Vigne Rouge

Origine de la vigne rouge

Plante commune que l’on trouve en Europe méridionale, Afrique du Nord et Asie centrale, la vigne rouge fait partie de la famille des vitacées (ou ampélidocées). Ses tiges grimpantes portent des vrilles, tandis que ses fleurs se présentent en grappes et fleurissent entre mai et juin. Son fruit, le raisin noir, est largement savouré. Les Grecs de l’Antiquité lui vouaient un véritable culte. Pour eux, elle désignait l’emblème de la civilisation.

Feuilles de vigne rouge
Les pépins de vigne rouge confèrent d’importantes propriétés antioxydantes hautement recherchées

Que contient la vigne rouge ?

La vigne rouge est constituée d’une matière colorante (oenoside), de quercétine et ses dérivés, de flavonoïdes, d’oligo-proanthocyanidines, de resvératrol, de tanins et de vitamine C.

On utilise les feuilles en phytothérapie, ainsi que les pépins et la peau de ses raisins, que l’on fait sécher après les avoir récoltés à une période étudiée de maturation. La teneur de leurs principes actifs, dont le taux d’anthocyanosides, peut en effet varier considérablement selon le moment de la récolte.

Cordiformes, larges et rouge pourpre, les feuilles de vigne rouge contiennent des polyphénols et des flavonoïdes.

Le resvératrol, un polyphénol que l’on retrouve aussi dans le vin, se situe dans la peau des raisins de vigne rouge

Le resvératrol, un polyphénol de la famille des stilbènes que l’on retrouve aussi dans le vin, se situe dans la peau des raisins de vigne rouge et des raisins noirs de cépages. C’est une substance très étudiée et utilisée dans l’industrie cosmétique tant pour la puissance de ses vertus antioxydantes que pour sa capacité réelle et prouvée – sauf chez la souris – à ralentir le vieillissement cellulaire. Le resvératrol bénéficie en outre d’une activité hormonale qui fait l’objet de nombreuses recherches scientifiques biomédicales dans le traitement de plusieurs maladies chroniques.
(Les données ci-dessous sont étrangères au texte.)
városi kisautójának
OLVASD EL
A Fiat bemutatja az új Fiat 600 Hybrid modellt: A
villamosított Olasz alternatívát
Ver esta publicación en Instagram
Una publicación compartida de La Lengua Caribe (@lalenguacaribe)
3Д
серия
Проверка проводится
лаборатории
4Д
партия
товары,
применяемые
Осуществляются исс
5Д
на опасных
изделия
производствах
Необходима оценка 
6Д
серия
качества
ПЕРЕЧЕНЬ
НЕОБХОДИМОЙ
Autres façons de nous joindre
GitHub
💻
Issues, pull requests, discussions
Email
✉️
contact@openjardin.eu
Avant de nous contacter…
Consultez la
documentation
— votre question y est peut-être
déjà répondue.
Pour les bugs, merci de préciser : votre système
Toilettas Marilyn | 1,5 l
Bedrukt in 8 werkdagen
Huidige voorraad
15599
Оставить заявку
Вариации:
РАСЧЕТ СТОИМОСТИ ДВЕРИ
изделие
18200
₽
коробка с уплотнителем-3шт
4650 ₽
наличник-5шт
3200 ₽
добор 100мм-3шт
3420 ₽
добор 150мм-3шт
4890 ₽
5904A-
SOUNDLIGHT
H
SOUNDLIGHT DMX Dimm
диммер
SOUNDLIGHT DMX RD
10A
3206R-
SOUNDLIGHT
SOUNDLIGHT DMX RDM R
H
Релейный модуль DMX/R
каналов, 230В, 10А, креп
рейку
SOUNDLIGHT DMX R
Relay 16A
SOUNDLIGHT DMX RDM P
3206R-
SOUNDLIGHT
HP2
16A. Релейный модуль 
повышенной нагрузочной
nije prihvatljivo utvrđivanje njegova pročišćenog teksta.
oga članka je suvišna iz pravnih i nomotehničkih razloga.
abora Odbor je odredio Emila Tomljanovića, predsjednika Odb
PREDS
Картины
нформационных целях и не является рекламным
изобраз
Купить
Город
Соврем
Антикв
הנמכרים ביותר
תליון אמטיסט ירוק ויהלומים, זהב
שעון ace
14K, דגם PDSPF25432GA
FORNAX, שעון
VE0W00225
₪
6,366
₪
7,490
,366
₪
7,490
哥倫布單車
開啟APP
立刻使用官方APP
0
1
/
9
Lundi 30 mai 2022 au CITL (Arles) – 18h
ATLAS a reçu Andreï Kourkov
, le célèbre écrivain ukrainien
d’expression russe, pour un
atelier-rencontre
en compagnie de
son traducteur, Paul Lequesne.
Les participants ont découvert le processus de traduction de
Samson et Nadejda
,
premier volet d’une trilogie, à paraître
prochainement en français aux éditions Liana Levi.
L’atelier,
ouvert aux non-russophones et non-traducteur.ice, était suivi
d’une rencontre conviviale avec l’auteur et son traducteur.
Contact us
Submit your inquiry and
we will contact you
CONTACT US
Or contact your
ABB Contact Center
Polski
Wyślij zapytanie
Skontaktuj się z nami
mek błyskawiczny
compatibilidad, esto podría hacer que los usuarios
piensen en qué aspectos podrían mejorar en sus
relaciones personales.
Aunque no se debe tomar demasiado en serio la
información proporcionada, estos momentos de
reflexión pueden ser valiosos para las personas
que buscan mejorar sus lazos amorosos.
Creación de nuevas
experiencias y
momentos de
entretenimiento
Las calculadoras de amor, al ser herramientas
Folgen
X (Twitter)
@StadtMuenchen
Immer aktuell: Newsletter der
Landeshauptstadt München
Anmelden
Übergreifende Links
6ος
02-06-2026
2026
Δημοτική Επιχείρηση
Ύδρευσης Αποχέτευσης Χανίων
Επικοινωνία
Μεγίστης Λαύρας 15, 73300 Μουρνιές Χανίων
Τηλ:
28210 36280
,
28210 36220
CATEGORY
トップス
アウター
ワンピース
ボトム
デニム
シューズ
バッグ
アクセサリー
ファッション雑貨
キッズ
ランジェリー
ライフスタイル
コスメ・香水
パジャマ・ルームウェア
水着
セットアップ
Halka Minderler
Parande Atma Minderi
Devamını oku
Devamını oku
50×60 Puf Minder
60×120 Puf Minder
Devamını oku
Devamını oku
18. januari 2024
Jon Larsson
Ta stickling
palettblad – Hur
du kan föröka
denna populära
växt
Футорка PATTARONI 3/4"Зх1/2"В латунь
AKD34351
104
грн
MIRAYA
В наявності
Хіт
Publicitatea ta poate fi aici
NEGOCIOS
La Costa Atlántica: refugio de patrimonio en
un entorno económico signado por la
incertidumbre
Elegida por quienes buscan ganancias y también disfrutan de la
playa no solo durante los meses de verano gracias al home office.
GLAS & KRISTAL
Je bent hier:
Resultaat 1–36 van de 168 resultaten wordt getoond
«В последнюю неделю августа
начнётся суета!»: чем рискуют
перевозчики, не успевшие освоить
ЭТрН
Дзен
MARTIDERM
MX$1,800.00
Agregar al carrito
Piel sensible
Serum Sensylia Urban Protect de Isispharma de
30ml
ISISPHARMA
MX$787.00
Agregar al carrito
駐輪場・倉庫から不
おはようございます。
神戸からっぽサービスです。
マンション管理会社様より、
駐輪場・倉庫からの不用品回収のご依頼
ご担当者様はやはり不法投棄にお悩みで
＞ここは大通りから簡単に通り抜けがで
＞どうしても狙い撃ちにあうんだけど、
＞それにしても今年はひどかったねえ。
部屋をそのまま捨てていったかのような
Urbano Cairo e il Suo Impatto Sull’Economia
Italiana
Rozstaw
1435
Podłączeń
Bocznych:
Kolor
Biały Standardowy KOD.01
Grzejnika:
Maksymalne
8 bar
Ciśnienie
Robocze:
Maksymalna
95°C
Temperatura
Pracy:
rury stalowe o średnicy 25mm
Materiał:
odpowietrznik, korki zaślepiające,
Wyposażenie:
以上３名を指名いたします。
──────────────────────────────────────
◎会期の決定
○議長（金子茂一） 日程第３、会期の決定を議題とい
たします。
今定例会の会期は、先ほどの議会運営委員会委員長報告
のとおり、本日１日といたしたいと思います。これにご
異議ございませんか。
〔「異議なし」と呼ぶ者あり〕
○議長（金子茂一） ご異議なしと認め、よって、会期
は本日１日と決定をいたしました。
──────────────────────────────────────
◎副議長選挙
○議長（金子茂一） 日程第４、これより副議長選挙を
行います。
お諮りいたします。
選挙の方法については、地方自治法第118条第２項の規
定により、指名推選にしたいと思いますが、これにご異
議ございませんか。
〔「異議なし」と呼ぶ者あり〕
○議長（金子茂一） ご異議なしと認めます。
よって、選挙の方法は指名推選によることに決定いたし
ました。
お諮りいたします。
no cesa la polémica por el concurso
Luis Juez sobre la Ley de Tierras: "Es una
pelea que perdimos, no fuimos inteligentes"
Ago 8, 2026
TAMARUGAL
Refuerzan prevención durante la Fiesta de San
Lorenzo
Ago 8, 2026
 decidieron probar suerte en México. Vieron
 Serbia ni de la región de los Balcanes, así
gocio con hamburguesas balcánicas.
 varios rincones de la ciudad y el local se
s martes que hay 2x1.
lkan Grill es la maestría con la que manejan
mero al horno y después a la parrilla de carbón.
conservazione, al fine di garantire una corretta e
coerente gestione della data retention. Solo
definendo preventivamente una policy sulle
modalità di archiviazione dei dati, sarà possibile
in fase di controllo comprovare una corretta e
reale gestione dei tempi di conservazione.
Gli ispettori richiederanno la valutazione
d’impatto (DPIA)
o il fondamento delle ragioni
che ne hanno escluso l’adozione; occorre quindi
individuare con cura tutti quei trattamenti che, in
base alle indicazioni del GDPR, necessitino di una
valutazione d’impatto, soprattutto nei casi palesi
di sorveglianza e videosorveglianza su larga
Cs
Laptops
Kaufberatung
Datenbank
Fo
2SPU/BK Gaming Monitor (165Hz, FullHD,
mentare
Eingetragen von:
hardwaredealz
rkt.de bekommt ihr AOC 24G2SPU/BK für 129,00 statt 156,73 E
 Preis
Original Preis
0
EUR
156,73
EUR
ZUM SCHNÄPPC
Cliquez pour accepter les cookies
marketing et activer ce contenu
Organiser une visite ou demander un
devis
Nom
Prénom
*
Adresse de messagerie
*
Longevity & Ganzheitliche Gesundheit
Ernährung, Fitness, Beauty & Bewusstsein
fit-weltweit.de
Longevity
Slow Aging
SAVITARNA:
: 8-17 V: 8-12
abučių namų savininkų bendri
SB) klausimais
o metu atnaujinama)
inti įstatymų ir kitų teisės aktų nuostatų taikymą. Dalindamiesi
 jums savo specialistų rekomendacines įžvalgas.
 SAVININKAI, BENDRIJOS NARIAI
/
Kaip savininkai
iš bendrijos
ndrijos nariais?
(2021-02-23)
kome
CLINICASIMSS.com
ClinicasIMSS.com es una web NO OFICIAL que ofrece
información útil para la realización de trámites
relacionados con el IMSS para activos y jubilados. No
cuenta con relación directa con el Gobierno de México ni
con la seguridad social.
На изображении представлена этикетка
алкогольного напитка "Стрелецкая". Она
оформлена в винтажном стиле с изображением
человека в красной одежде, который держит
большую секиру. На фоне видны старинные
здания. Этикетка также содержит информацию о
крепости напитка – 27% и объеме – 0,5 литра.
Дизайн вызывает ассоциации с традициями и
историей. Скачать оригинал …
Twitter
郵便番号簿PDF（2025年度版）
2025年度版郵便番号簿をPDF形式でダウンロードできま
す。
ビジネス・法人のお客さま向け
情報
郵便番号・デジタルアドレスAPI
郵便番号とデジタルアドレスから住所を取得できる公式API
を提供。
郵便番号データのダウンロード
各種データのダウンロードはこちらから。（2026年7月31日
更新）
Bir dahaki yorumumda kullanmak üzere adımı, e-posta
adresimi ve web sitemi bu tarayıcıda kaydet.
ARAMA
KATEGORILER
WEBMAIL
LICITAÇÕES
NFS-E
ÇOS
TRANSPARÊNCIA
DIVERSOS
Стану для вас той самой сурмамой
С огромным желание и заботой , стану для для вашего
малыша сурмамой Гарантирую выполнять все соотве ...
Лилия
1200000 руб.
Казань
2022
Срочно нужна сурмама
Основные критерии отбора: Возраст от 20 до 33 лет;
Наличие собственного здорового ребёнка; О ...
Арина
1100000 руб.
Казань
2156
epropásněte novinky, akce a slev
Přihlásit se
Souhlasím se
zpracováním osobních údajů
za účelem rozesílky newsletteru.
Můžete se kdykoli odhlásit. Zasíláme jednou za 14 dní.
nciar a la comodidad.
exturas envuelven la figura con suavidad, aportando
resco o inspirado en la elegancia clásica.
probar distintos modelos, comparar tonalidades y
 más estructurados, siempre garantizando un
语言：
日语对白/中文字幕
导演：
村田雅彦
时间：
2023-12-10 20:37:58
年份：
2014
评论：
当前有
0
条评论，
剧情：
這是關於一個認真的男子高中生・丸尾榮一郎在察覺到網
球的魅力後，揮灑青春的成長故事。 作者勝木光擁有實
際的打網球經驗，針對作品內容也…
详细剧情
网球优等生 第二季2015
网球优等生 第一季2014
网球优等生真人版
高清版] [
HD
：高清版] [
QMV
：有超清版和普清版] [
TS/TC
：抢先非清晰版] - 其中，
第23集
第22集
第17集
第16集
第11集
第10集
Les bienfaits d’une supplémentation en vigne rouge

Très astringentes, les feuilles sont traditionnellement utilisées contre les diarrhées chroniques, les hémorragies, les saignements du nez, les altérations de la paroi veineuse, les varices, les hémorroïdes.

Elles luttent contre les troubles de la ménopause, les hémorragies utérines et préviennent les incidents dus à l’âge avancé autant chez les hommes que chez les femmes.

Les feuilles sont plus communément utilisées en tant que tonique veineux pour améliorer la circulation veineuse en présence de varices, de troubles circulatoires post-phlébitiques, de troubles trophiques des jambes, de fragilité des capillaires, d’œdème des jambes d’origine veineuse. C’est un remède utile contre les troubles circulatoires de la ménopause et de la puberté, les dysménorrhées et les hyperménorrhées, ainsi que les bouffées de chaleur.

Femme mure en nature

Posologie de la vigne rouge

En phytothérapie, les produits à base de vigne rouge se présentent sous diverses formes : poudre, gélules, extraits secs ou liquides, lotions, baumes, crèmes... Il est surtout important de bien vérifier la concentration en principes actifs des produits.

Sous forme d’ampoules

1 par jour au moment des repas, de trois à six semaines.

Ou en gélules : de 4 à 6 par jour, de trois à six semaines.

En extrait de pépins de raisin

pour traiter l’insuffisance veineuse et des varices, prendre de 150 mg à 300 mg par jour.

En infusion

1 cuillerée à soupe de feuilles de vigne rouge pour une tasse d’eau bouillante. Laisser infuser dix minutes.

Un remède connu dans le Midi consiste à poser sur les tempes des feuilles bouillies en cataplasmes chauds afin de soulager les migraines.

La sève de la vigne rouge s’avère être un excellent collyre, notamment en cas d’affections congestives de la conjonctivite. On le trouve en pharmacie.

Précautions d’emploi et contre-indications

L’Agence européenne du médicament déconseille la vigne rouge pendant la grossesse et l’allaitement.

La vigne rouge ne doit pas être utilisée chez les personnes de moins de dix-huit ans.

Aucune contre-indication n’a été signalée. Toutefois, le resvératrol est déconseillé aux femmes qui ont subi un cancer du sein ou qui ont des antécédents familiaux de cette maladie.

De même, la prudence reste de mise avec les oligo-proanthocyanidines. Pris à haute dose, ils interagissent avec les plantes et les suppléments anticoagulants (ginseng, ail…) et antiplaquettaires (ginkgo biloba, ginseng de Sibérie…), ainsi qu’avec les médicaments anticoagulants (aspirine…) et antiplaquettaires. Sollicitez un avis médical.